Foto:Reprodução | Um caso inusitado chamou a atenção na vila de Bankatwa, no estado de Bihar, na Índia: um menino de apenas dois anos mordeu e matou uma cobra venenosa, da espécie naja-indiana, após ser atacado pelo animal dentro de casa. A criança chegou a ser hospitalizada, mas recebeu alta no último sábado.

O que aconteceu

Govinda Kumar, 2, estava brincando quando avistou a cobra de cerca de um metro de comprimento, e a agarrou com as mãos. De acordo com familiares, o animal se enrolou nas mãos do menino e tentou atacar.

Eu estava movendo lenha perto da casa quando a cobra apareceu. A criança provavelmente viu o animal se movendo e o agarrou.

Corremos até o menino e vimos que ele havia colocado a cabeça da cobra na boca. Então, conseguimos separar a cobra de sua boca e mãos Mateshwari Devi, avó do menino, ao jornal britânico The Telegraph

Criança perdeu a consciência após ingerir uma pequena quantidade de veneno, mas foi socorrida a tempo. O garoto foi levado ao posto de saúde local e, depois, transferido para o Government Medical College and Hospital (GMCH), um hospital público especializado na cidade de Bettiah.

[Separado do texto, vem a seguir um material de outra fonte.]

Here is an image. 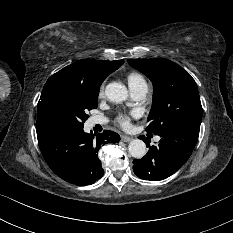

Govinda recebeu medicamentos antialérgicos e ficou em observação por 48 horas. Como não apresentou sintomas graves, teve alta no último sábado (26).

A criança chegou consciente, mas com inchaço no rosto e na boca. Confirmamos com os pais que não houve picada. O veneno entrou pela boca, mas sem causar efeitos sistêmicos Saurab Kumar, médico do hospital, ao The Telegraph

História deixou a equipe médica perplexa. “Recebi a criança ativa e alerta, mas com inchaço no rosto e na boca, devido à reação ao veneno na cavidade oral. Ficamos surpresos e confirmamos com os pais várias vezes para ter certeza de que a criança não havia sido picada pela cobra, descartando a hipótese de que o veneno tivesse entrado na corrente sanguínea. Eles nos disseram que ele mordeu a cobra, e o animal morreu na hora”, relatou Kumar.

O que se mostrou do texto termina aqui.